William tarafından York'ta inşa edilen ikinci motte-and-bailey kalesi olduğuna inanılan Baile Hill'in kalıntıları.

Ertesi yılın başında bir isyan daha çıktı ve Normandiya'dan dönerek York'ta ikinci bir kale inşa etti. 1069 yazında ise bu kez Danimarka'dan gelen bir istilayla desteklenen bir isyan daha çıktı.

O noktada, Norman fethi gerçekten de askıda kalmış gibi görünüyordu. William, kuzeye sadece küçük garnizonlarla kaleler dikerek tutunamayacağını fark etti. Peki, çözüm neydi?

Acımasız çözüm şuydu: Eğer kuzeyi elinde tutamıyorsa, o zaman başka hiç kimsenin onu elinde tutamayacağından emin olacaktı.

Bu yüzden Yorkshire'ı harap etti, kelimenin tam anlamıyla birliklerini araziye gönderdi, ahırları yaktı ve sığırları katletti, böylece yaşamı destekleyemez hale geldi - böylece gelecekte işgalci bir Viking ordusunu destekleyemezdi.

İnsanlar bunun yeni bir savaş biçimi olduğunu düşünme hatasına düşüyorlar. Öyle değildi. Haraç alma, ortaçağ savaşının son derece normal bir biçimiydi. Ancak William'ın 1069 ve 1070'te yaptıklarının ölçeği, çağdaşlarına çok ama çok aşırı geldi. Ve bunu izleyen kıtlık sonucunda on binlerce insanın öldüğünü biliyoruz.

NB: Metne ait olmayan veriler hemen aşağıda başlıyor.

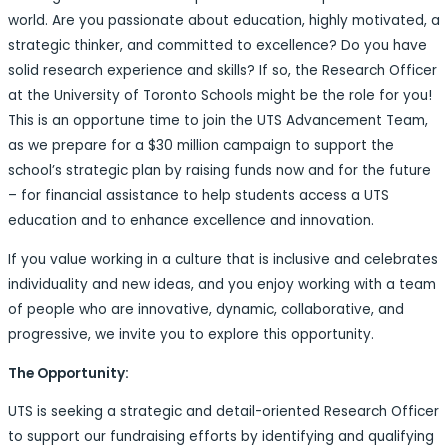
world. Are you passionate about education, highly motivated, a
strategic thinker, and committed to excellence? Do you have
solid research experience and skills? If so, the Research Officer
at the University of Toronto Schools might be the role for you!
This is an opportune time to join the UTS Advancement Team,
as we prepare for a $30 million campaign to support the
school’s strategic plan by raising funds now and for the future
– for financial assistance to help students access a UTS
education and to enhance excellence and innovation.
If you value working in a culture that is inclusive and celebrates
individuality and new ideas, and you enjoy working with a team
of people who are innovative, dynamic, collaborative, and
progressive, we invite you to explore this opportunity.
The Opportunity:
UTS is seeking a strategic and detail-oriented Research Officer
to support our fundraising efforts by identifying and qualifying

Etiketler: Podcast Transkripti Fatih William

Harold Jones

Harold Jones, dünyamızı şekillendiren zengin hikayeleri keşfetme tutkusu olan deneyimli bir yazar ve tarihçidir. Gazetecilikte on yılı aşkın tecrübesiyle, ayrıntılara karşı keskin bir gözü ve geçmişi hayata geçirmek için gerçek bir yeteneği var. Kapsamlı bir şekilde seyahat etmiş ve önde gelen müzeler ve kültür kurumlarıyla çalışmış olan Harold, kendisini tarihin en büyüleyici hikayelerini gün yüzüne çıkarmaya ve dünyayla paylaşmaya adamıştır. Çalışmaları sayesinde, dünyamızı şekillendiren insanlar ve olaylar hakkında daha derin bir anlayış ve öğrenme sevgisi uyandırmayı umuyor. Harold, araştırma ve yazmayla meşgul olmadığı zamanlarda yürüyüş yapmaktan, gitar çalmaktan ve ailesiyle vakit geçirmekten hoşlanır.